*** Source material Section Begins ***

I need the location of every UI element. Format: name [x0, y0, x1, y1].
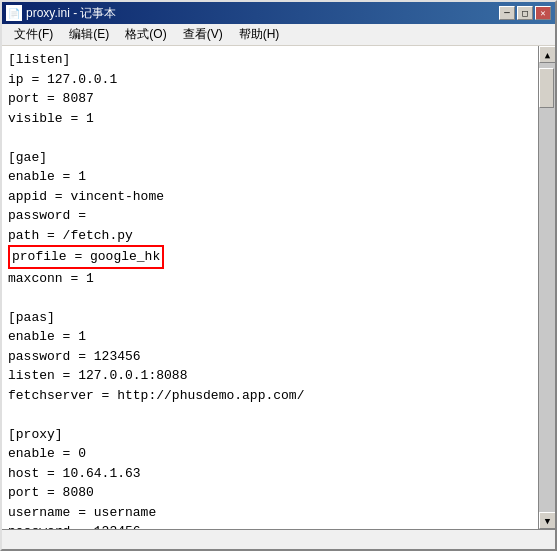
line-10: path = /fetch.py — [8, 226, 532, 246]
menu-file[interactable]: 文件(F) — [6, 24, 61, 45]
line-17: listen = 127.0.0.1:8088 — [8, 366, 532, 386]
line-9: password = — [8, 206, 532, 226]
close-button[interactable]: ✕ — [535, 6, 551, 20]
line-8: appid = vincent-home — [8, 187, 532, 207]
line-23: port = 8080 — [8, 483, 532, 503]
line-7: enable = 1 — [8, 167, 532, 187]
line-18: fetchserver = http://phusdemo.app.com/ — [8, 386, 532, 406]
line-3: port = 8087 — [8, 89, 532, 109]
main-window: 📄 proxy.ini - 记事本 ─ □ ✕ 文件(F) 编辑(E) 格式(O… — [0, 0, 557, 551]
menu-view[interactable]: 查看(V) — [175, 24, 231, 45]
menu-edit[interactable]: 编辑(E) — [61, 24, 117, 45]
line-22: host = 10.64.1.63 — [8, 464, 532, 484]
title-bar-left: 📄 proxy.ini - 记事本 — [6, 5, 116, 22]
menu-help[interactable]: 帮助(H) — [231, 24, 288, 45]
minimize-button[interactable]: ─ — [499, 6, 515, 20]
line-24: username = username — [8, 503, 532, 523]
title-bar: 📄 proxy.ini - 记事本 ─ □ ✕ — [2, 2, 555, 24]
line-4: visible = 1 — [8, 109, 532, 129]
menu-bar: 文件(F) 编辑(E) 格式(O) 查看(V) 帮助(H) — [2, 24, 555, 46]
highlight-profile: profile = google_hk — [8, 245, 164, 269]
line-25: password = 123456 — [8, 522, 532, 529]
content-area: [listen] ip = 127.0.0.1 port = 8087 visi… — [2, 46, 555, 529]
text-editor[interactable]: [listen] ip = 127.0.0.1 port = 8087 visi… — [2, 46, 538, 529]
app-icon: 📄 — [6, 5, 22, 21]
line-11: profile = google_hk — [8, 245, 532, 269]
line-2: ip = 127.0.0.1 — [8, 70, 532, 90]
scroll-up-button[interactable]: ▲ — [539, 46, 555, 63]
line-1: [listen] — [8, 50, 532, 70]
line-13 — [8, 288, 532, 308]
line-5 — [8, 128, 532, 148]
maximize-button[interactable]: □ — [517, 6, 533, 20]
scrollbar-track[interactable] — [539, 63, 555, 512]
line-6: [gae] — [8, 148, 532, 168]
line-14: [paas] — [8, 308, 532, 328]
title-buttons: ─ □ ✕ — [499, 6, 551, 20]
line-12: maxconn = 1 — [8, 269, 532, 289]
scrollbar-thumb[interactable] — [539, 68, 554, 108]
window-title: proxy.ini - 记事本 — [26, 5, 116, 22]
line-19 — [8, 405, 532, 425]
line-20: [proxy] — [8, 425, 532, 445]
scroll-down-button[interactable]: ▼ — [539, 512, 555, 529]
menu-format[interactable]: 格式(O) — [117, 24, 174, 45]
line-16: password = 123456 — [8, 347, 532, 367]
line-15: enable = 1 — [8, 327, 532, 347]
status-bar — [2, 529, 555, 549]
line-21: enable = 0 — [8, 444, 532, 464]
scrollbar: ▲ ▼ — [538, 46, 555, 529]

*** Source material Section Ends ***

▸ **Task to complete**
Omit the pictures, then give every record back exactly as it stands.

▸ **Answer to the exercise**
I need the location of every UI element. Format: name [x0, y0, x1, y1].
line-10: path = /fetch.py — [8, 226, 532, 246]
menu-file[interactable]: 文件(F) — [6, 24, 61, 45]
line-17: listen = 127.0.0.1:8088 — [8, 366, 532, 386]
line-9: password = — [8, 206, 532, 226]
close-button[interactable]: ✕ — [535, 6, 551, 20]
line-8: appid = vincent-home — [8, 187, 532, 207]
line-23: port = 8080 — [8, 483, 532, 503]
line-7: enable = 1 — [8, 167, 532, 187]
line-18: fetchserver = http://phusdemo.app.com/ — [8, 386, 532, 406]
line-3: port = 8087 — [8, 89, 532, 109]
main-window: 📄 proxy.ini - 记事本 ─ □ ✕ 文件(F) 编辑(E) 格式(O… — [0, 0, 557, 551]
menu-view[interactable]: 查看(V) — [175, 24, 231, 45]
menu-edit[interactable]: 编辑(E) — [61, 24, 117, 45]
line-22: host = 10.64.1.63 — [8, 464, 532, 484]
title-bar-left: 📄 proxy.ini - 记事本 — [6, 5, 116, 22]
menu-help[interactable]: 帮助(H) — [231, 24, 288, 45]
minimize-button[interactable]: ─ — [499, 6, 515, 20]
line-24: username = username — [8, 503, 532, 523]
title-bar: 📄 proxy.ini - 记事本 ─ □ ✕ — [2, 2, 555, 24]
line-4: visible = 1 — [8, 109, 532, 129]
menu-bar: 文件(F) 编辑(E) 格式(O) 查看(V) 帮助(H) — [2, 24, 555, 46]
highlight-profile: profile = google_hk — [8, 245, 164, 269]
line-25: password = 123456 — [8, 522, 532, 529]
content-area: [listen] ip = 127.0.0.1 port = 8087 visi… — [2, 46, 555, 529]
text-editor[interactable]: [listen] ip = 127.0.0.1 port = 8087 visi… — [2, 46, 538, 529]
app-icon: 📄 — [6, 5, 22, 21]
line-11: profile = google_hk — [8, 245, 532, 269]
line-2: ip = 127.0.0.1 — [8, 70, 532, 90]
scroll-up-button[interactable]: ▲ — [539, 46, 555, 63]
line-1: [listen] — [8, 50, 532, 70]
line-13 — [8, 288, 532, 308]
line-5 — [8, 128, 532, 148]
maximize-button[interactable]: □ — [517, 6, 533, 20]
scrollbar-track[interactable] — [539, 63, 555, 512]
line-6: [gae] — [8, 148, 532, 168]
line-14: [paas] — [8, 308, 532, 328]
title-buttons: ─ □ ✕ — [499, 6, 551, 20]
line-12: maxconn = 1 — [8, 269, 532, 289]
scrollbar-thumb[interactable] — [539, 68, 554, 108]
window-title: proxy.ini - 记事本 — [26, 5, 116, 22]
line-19 — [8, 405, 532, 425]
line-20: [proxy] — [8, 425, 532, 445]
scroll-down-button[interactable]: ▼ — [539, 512, 555, 529]
menu-format[interactable]: 格式(O) — [117, 24, 174, 45]
line-16: password = 123456 — [8, 347, 532, 367]
line-15: enable = 1 — [8, 327, 532, 347]
status-bar — [2, 529, 555, 549]
line-21: enable = 0 — [8, 444, 532, 464]
scrollbar: ▲ ▼ — [538, 46, 555, 529]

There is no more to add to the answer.